::: Given records

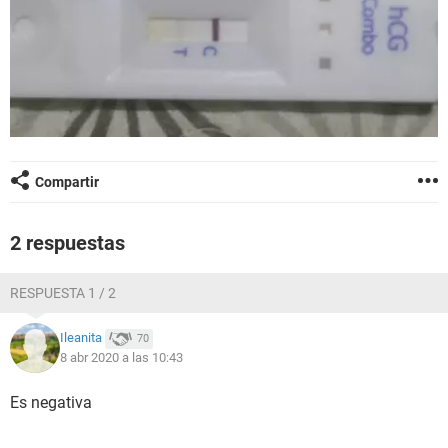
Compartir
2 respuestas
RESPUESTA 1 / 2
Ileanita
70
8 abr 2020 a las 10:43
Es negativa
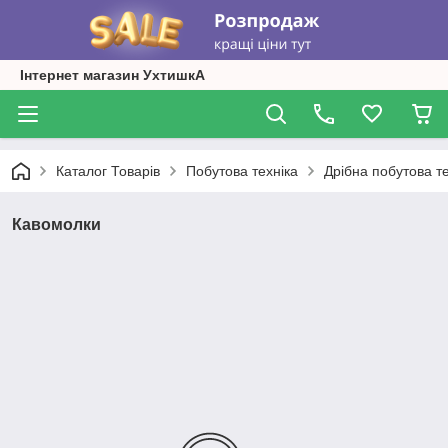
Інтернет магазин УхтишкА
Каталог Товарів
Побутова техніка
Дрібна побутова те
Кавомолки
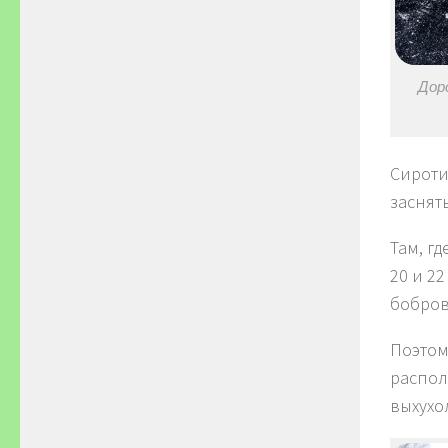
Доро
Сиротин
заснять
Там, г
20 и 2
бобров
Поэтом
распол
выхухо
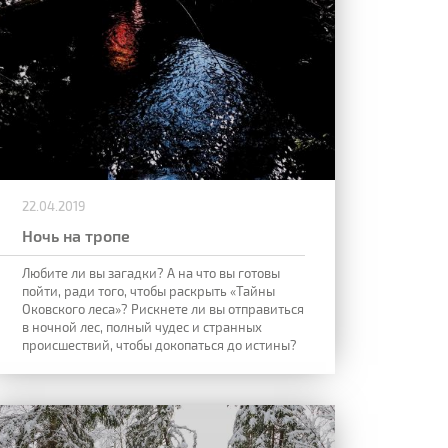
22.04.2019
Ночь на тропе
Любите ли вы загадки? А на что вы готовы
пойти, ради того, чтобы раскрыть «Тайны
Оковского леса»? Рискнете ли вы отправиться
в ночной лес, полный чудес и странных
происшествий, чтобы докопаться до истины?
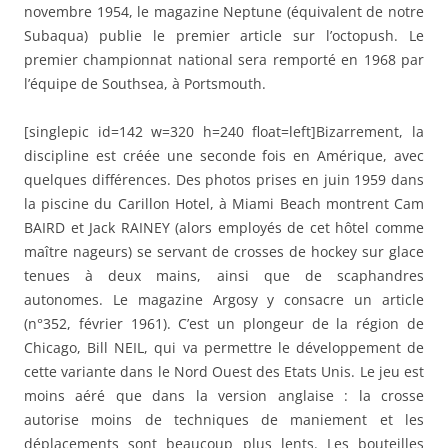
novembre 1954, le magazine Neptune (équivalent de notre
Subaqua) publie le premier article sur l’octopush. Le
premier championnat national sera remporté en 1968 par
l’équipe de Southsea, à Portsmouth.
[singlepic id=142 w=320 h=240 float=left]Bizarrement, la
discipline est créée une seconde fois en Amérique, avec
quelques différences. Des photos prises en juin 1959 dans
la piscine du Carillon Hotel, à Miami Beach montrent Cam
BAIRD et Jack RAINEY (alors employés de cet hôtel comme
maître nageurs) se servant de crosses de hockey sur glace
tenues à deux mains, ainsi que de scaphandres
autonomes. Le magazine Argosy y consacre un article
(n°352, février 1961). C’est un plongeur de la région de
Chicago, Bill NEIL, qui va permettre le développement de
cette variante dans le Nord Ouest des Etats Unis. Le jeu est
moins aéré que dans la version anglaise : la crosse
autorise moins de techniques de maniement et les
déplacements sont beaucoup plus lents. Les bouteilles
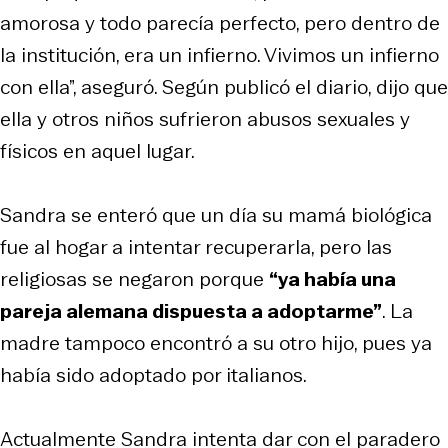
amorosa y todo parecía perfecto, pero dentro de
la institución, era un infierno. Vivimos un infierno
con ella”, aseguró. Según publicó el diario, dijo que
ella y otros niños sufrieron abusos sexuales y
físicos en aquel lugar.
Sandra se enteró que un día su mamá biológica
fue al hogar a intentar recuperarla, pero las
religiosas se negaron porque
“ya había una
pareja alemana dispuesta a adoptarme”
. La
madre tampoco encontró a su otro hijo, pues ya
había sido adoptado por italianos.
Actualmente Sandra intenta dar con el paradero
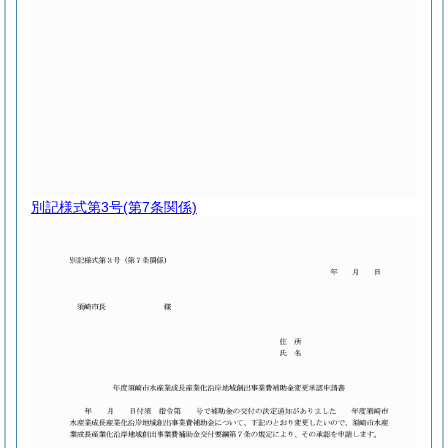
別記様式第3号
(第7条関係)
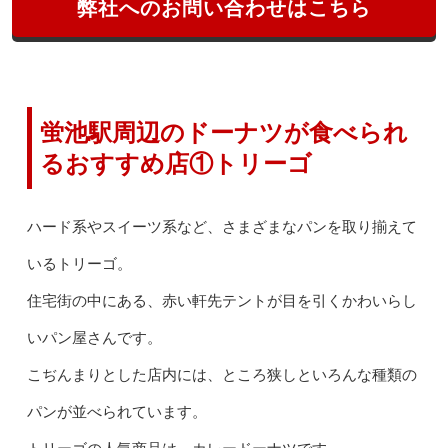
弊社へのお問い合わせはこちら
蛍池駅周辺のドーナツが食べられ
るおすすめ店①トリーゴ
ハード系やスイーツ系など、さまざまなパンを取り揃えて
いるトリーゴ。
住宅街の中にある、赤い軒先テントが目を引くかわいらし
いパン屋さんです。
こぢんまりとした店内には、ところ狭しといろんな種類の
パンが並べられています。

::::::
::: Given records

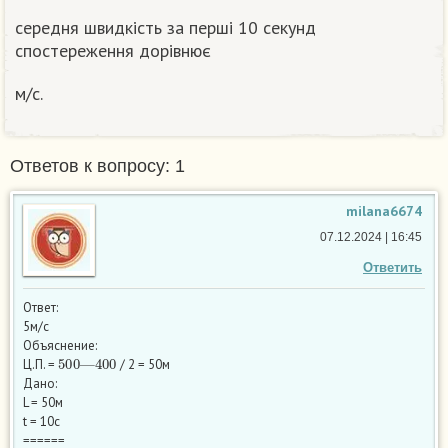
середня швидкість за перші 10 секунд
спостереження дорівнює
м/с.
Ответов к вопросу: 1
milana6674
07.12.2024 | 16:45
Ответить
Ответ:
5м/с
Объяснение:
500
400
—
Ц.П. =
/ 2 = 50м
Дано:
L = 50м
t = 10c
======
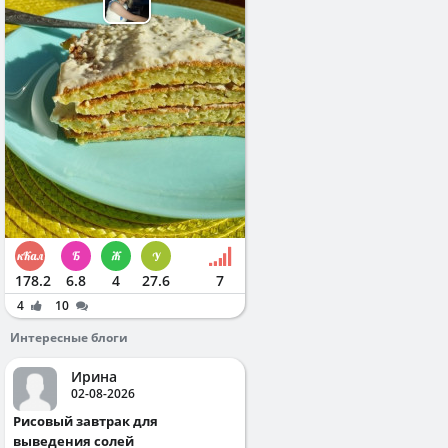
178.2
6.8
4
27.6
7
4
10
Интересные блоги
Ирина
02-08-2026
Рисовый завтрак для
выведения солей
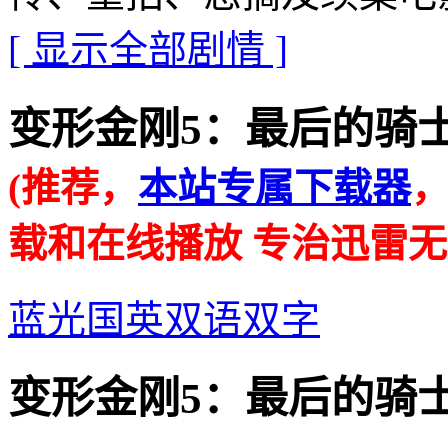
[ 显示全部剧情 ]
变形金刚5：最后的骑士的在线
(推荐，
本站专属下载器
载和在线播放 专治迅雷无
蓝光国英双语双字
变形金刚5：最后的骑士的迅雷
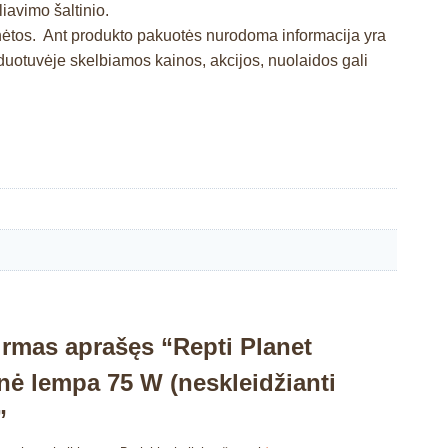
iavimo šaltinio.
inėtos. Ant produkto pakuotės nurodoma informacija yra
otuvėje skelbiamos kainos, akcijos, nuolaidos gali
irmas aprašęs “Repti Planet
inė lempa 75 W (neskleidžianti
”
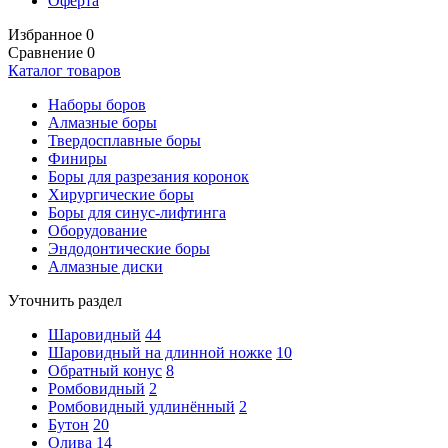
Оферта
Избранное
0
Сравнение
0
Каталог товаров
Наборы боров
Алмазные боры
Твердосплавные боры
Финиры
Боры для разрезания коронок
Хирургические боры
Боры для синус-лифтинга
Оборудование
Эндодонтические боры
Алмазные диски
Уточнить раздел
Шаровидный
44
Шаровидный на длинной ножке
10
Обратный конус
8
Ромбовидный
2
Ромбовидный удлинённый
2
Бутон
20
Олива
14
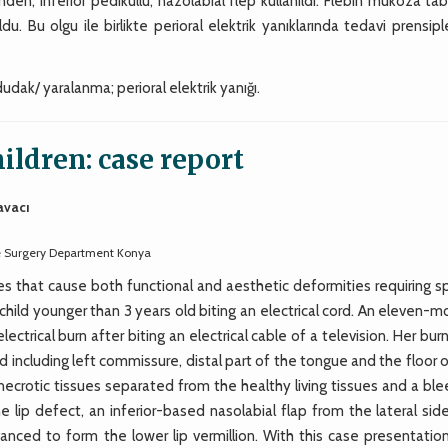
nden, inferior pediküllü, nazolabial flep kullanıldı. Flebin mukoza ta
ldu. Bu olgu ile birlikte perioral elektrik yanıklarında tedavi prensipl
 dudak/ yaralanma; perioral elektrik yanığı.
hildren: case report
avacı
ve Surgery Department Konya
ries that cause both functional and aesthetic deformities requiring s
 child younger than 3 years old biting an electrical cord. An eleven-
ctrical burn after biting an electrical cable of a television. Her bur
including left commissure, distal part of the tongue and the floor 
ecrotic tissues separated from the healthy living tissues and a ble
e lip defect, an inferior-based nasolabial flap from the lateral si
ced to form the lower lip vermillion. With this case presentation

::::::

*What you have to do*. In the lines above, spot each one that contains the word "biting" and copy it.

*Solved exercise*.
 child younger than 3 years old biting an electrical cord. An eleven-
ctrical burn after biting an electrical cable of a television. Her bur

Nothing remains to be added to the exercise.